Egyptian court clears Nubian activists over 2017 protest charges

Eight members of Egypt's Nubian minority group have been cleared of charges in relation to protests that took place in 2017 in the southern city of Aswan.
2 min read
07 April, 2019
Nubians have for decades demanded a return to their historic villages along the Nile [Getty]
An Egyptian court on Sunday cleared eight members of the indigenous Nubian minority of charges related to a protest staged nearly two years ago, a judicial official said.

The case involving 32 defendants dates back to September 2017, when dozens of Nubians held peaceful demonstrations in the southern city of Aswan demanding their right to return to ancestral lands.
Nubians are an ethnic group indigenous to northern Sudan and southern Egypt who trace their roots to an old civilization. They were evicted in the 1960s after their shoreline was flooded with water from Lake Nasser following the construction of the Aswan High Dam.

The eight acquitted on Sunday were cleared of charges including inciting protests, blocking roads and disrupting public order, the judicial official told AFP.
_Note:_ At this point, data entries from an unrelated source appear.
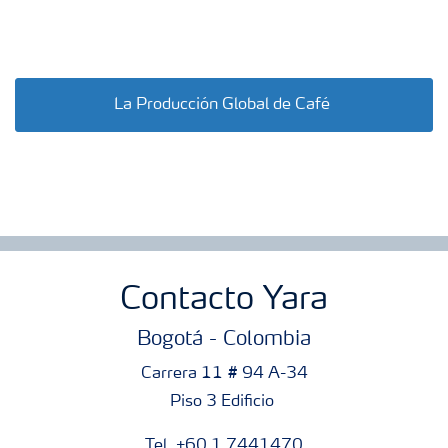
La Producción Global de Café
Contacto Yara
Bogotá - Colombia
Carrera 11 # 94 A-34
Piso 3 Edificio
Tel. +60 1 7441470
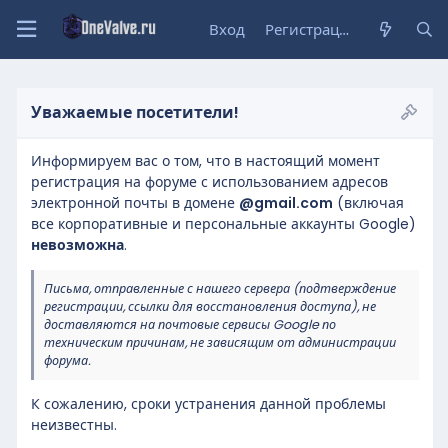
Вход
Регистрация
Уважаемые посетители!
Информируем вас о том, что в настоящий момент
регистрация на форуме с использованием адресов
электронной почты в домене
@gmail.com
(включая
все корпоративные и персональные аккаунты Google)
невозможна
.
Письма, отправленные с нашего сервера (подтверждение
регистрации, ссылки для восстановления доступа), не
доставляются на почтовые сервисы Google по
техническим причинам, не зависящим от администрации
форума.
К сожалению, сроки устранения данной проблемы
неизвестны.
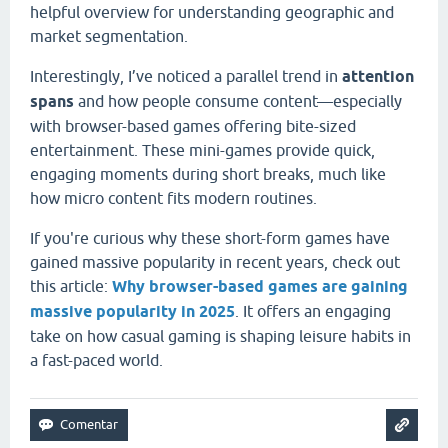
helpful overview for understanding geographic and
market segmentation.
Interestingly, I’ve noticed a parallel trend in
attention
spans
and how people consume content—especially
with browser-based games offering bite-sized
entertainment. These mini-games provide quick,
engaging moments during short breaks, much like
how micro content fits modern routines.
If you're curious why these short-form games have
gained massive popularity in recent years, check out
this article:
Why browser-based games are gaining
massive popularity in 2025
. It offers an engaging
take on how casual gaming is shaping leisure habits in
a fast-paced world.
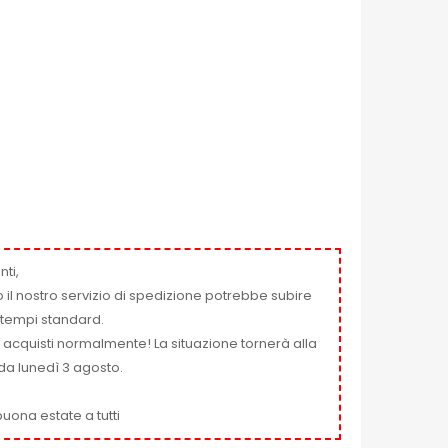
nti,
 il nostro servizio di spedizione potrebbe subire
ai tempi standard.
i acquisti normalmente! La situazione tornerà alla
da lunedì 3 agosto.
uona estate a tutti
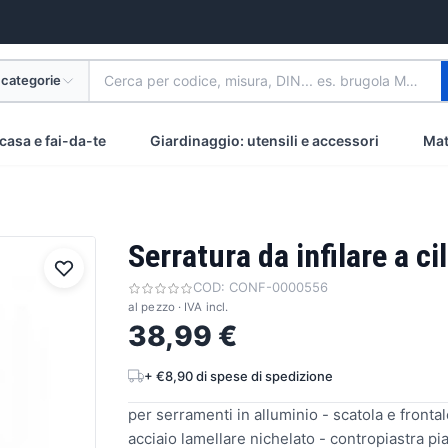
 categorie
Cerca per codice, misura, DIN... es. brugola M8 inox
casa e fai-da-te
Giardinaggio: utensili e accessori
Mat
Serratura da infilare a c
COD:
CONF-0000556
al pezzo · IVA incl.
38,99 €
+ €8,90 di spese di spedizione
per serramenti in alluminio - scatola e front
acciaio lamellare nichelato - contropiastra pi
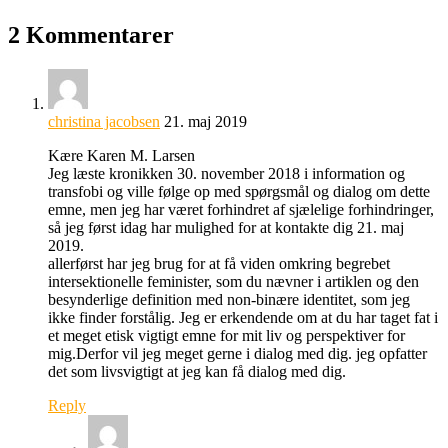
2 Kommentarer
christina jacobsen
21. maj 2019
Kære Karen M. Larsen
Jeg læste kronikken 30. november 2018 i information og
transfobi og ville følge op med spørgsmål og dialog om dette
emne, men jeg har været forhindret af sjælelige forhindringer,
så jeg først idag har mulighed for at kontakte dig 21. maj
2019.
allerførst har jeg brug for at få viden omkring begrebet
intersektionelle feminister, som du nævner i artiklen og den
besynderlige definition med non-binære identitet, som jeg
ikke finder forstålig. Jeg er erkendende om at du har taget fat i
et meget etisk vigtigt emne for mit liv og perspektiver for
mig.Derfor vil jeg meget gerne i dialog med dig. jeg opfatter
det som livsvigtigt at jeg kan få dialog med dig.
Reply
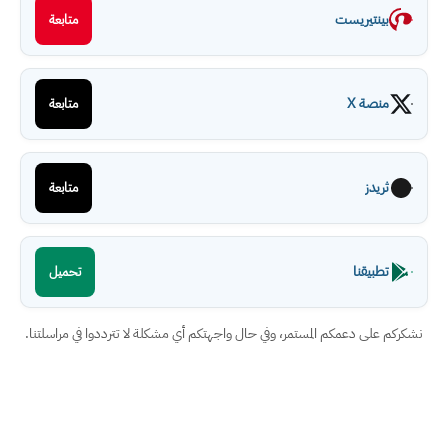
بينتيريست
متابعة
منصة X
متابعة
ثريدز
متابعة
تطبيقنا
تحميل
نشكركم على دعمكم المستمر، وفي حال واجهتكم أي مشكلة لا تترددوا في مراسلتنا.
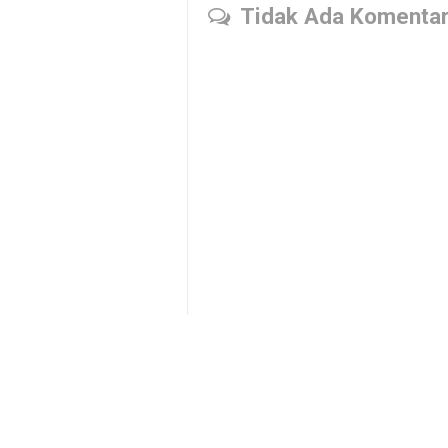
Tidak Ada Komenta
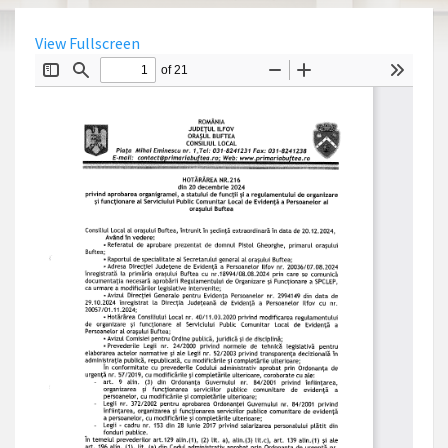
View Fullscreen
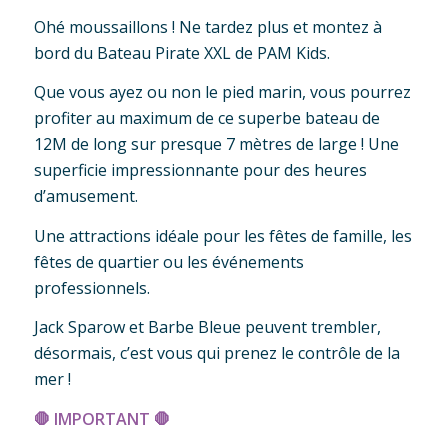
Ohé moussaillons ! Ne tardez plus et montez à
bord du Bateau Pirate XXL de PAM Kids.
Que vous ayez ou non le pied marin, vous pourrez
profiter au maximum de ce superbe bateau de
12M de long sur presque 7 mètres de large ! Une
superficie impressionnante pour des heures
d’amusement.
Une attractions idéale pour les fêtes de famille, les
fêtes de quartier ou les événements
professionnels.
Jack Sparow et Barbe Bleue peuvent trembler,
désormais, c’est vous qui prenez le contrôle de la
mer !
🛑
IMPORTANT
🛑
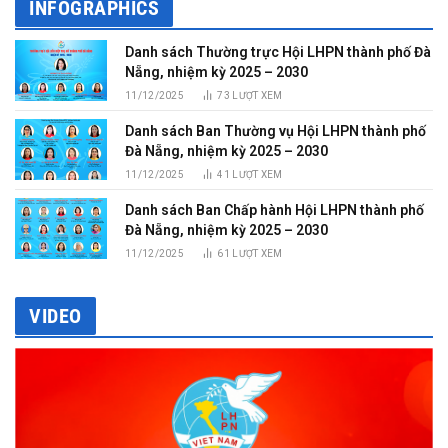
INFOGRAPHICS
Danh sách Thường trực Hội LHPN thành phố Đà
Nẵng, nhiệm kỳ 2025 – 2030
11/12/2025
73
LƯỢT XEM
Danh sách Ban Thường vụ Hội LHPN thành phố
Đà Nẵng, nhiệm kỳ 2025 – 2030
11/12/2025
41
LƯỢT XEM
Danh sách Ban Chấp hành Hội LHPN thành phố
Đà Nẵng, nhiệm kỳ 2025 – 2030
11/12/2025
61
LƯỢT XEM
VIDEO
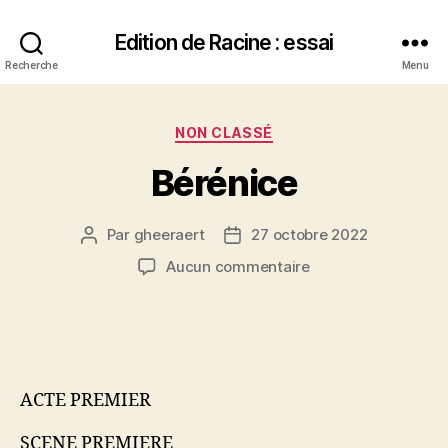
Edition de Racine : essai
Recherche
Menu
Catégories
NON CLASSÉ
Bérénice
Par
gheeraert
27 octobre 2022
Auteur
Date
de
de
sur
Aucun commentaire
l’article
l’article
Bérénice
ACTE PREMIER
SCENE PREMIERE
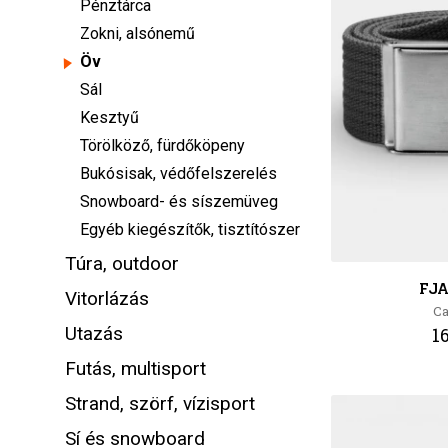
Pénztárca
Zokni, alsónemű
Öv
Sál
Kesztyű
Törölköző, fürdőköpeny
Bukósisak, védőfelszerelés
Snowboard- és síszemüveg
Egyéb kiegészítők, tisztítószer
Túra, outdoor
FJ
Vitorlázás
Ca
Utazás
1
Futás, multisport
Strand, szörf, vízisport
Sí és snowboard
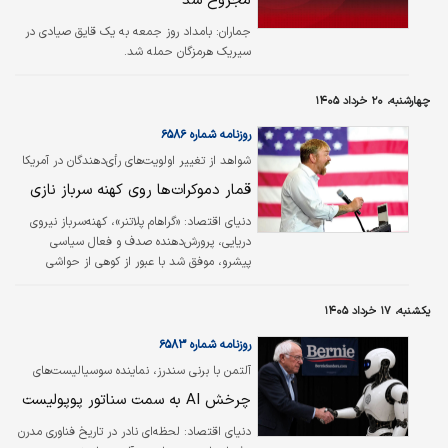
مجروح شد
جماران:
بامداد روز جمعه به یک قایق صیادی در
سیریک هرمزگان حمله شد.
چهارشنبه، ۲۰ خرداد ۱۴۰۵
روزنامه شماره ۶۵۸۶
شواهد از تغییر اولویت‌های رأی‌دهندگان در آمریکا
حکایت دارد
قمار دموکرات‌ها روی کهنه سرباز نازی
دنیای اقتصاد: «گراهام پلاتنر»، کهنه‌سرباز نیروی
دریایی، پرورش‌دهنده صدف و فعال سیاسی
پیشرو، موفق شد با عبور از کوهی از حواشی
شخصی، نامزدی حزب دموکرات برای مجلس سنای
آمریکا در ایالت مین را از آن خود کند. بر اساس
یکشنبه، ۱۷ خرداد ۱۴۰۵
نتایج اولیه، پلاتنر با کسب ۷۲ درصد آرا، «جانت
میلز» (فرماندار ایالت) و «دیوید کاستلو» را با
روزنامه شماره ۶۵۸۳
اختلافی قاطع در هم کوبید. پیروزی روز سه‌شنبه،
آلتمن با برنی سندرز، نماینده سوسیالیست‌های
نقطه اوج صعودی حیرت‌انگیز برای نامزدی است
افراطی دیدار کرد
چرخش AI به سمت سناتور پوپولیست
که تاکنون هیچ منصب انتخابی نداشته است.
کمپین پلاتنر همواره زیر سایه اخبار منفی و
دنیای اقتصاد:
لحظه‌ای نادر در تاریخ فناوری مدرن
رسوایی‌هایی قرار داشت که…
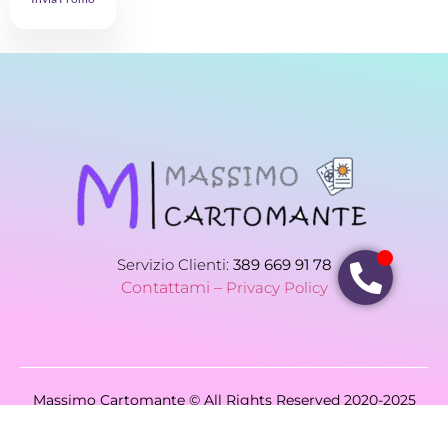
Servizio Clienti:
389 669 91 78
Contattami –
Privacy Policy
Massimo Cartomante © All Rights Reserved 2020-2025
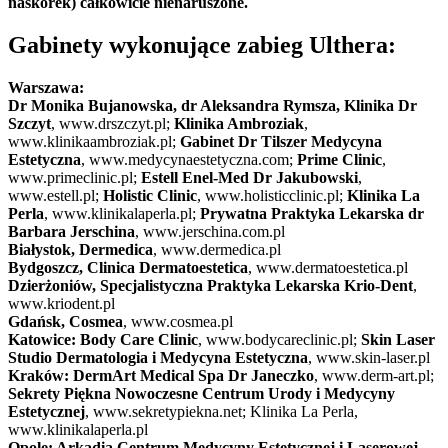
naskórek) całkowicie nienaruszone.
Gabinety wykonujące zabieg Ulthera:
Warszawa:
Dr Monika Bujanowska, dr Aleksandra Rymsza, Klinika Dr
Szczyt
, www.drszczyt.pl;
Klinika Ambroziak
,
www.klinikaambroziak.pl;
Gabinet Dr Tilszer Medycyna
Estetyczna
, www.medycynaestetyczna.com;
Prime Clinic
,
www.primeclinic.pl;
Estell Enel-Med Dr Jakubowski
,
www.estell.pl;
Holistic Clinic
, www.holisticclinic.pl;
Klinika La
Perla
, www.klinikalaperla.pl;
Prywatna Praktyka Lekarska dr
Barbara Jerschina
, www.jerschina.com.pl
Białystok, Dermedica
, www.dermedica.pl
Bydgoszcz, Clinica Dermatoestetica
, www.dermatoestetica.pl
Dzierżoniów, Specjalistyczna Praktyka Lekarska Krio-Dent
,
www.kriodent.pl
Gdańsk, Cosmea
, www.cosmea.pl
Katowice: Body Care Clinic
, www.bodycareclinic.pl;
Skin Laser
Studio Dermatologia i Medycyna Estetyczna
, www.skin-laser.pl
Kraków: DermArt Medical Spa Dr Janeczko
, www.derm-art.pl;
Sekrety Piękna Nowoczesne Centrum Urody i Medycyny
Estetycznej
, www.sekretypiekna.net; Klinika La Perla,
www.klinikalaperla.pl
Opole: Arkadia Centrum Medycyny Estetycznej i Laserowej
,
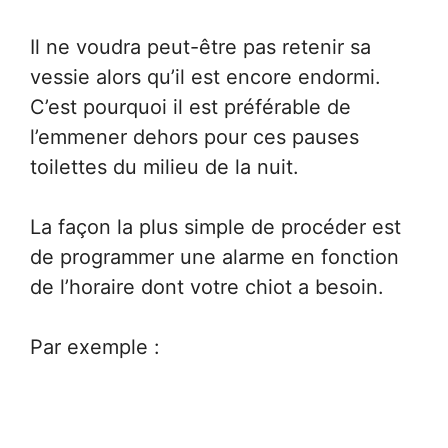
Il ne voudra peut-être pas retenir sa
vessie alors qu’il est encore endormi.
C’est pourquoi il est préférable de
l’emmener dehors pour ces pauses
toilettes du milieu de la nuit.
La façon la plus simple de procéder est
de programmer une alarme en fonction
de l’horaire dont votre chiot a besoin.
Par exemple :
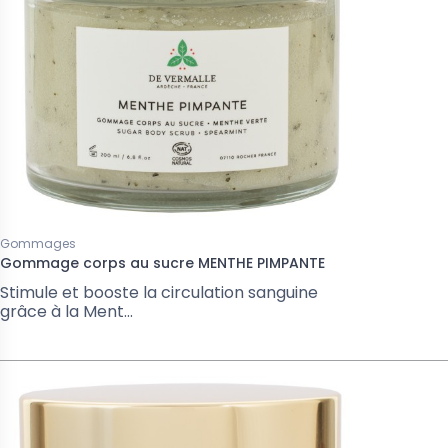
Gommages
Gommage corps au sucre MENTHE PIMPANTE
Stimule et booste la circulation sanguine
grâce à la Ment...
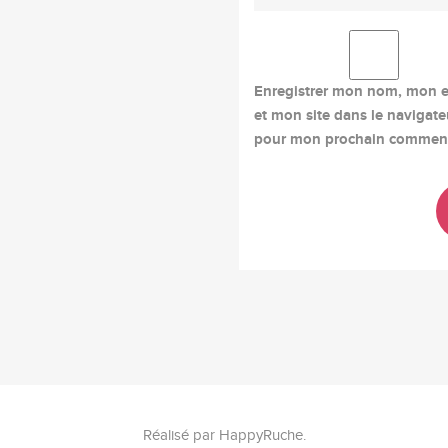
Enregistrer mon nom, mon e
et mon site dans le navigate
pour mon prochain comment
Réalisé par
HappyRuche
.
Twenty-four other Nubians received conditional fines of 30,000-50,000 Egyptian pounds ($1,733-$2,890) which would only be enforced if the defendants commit future crimes.

Nubians have been calling for decades for their right to return to their historic villages along the Nile.

The ethnic minority's incessant calls culminated in recognising their right of return to their original lands in Egypt’s 2014 constitution for the first time.

Egypt has effectively banned protests under a law passed following the 2013 overthrow of Mohamad Morsi, the country's first democratically-elected president.

General-turned-president Abdel Fattah al-Sisi, who led Morsi's ouster, came to power in 2014. He secured a second four-year term in March 2018 with over 97 percent of the vote.

Under his rule, Egyptian authorities have launched a broad crackdown on dissidents jailing Morsi’s Islamist supporters as well as liberal, secular activists and popular bloggers.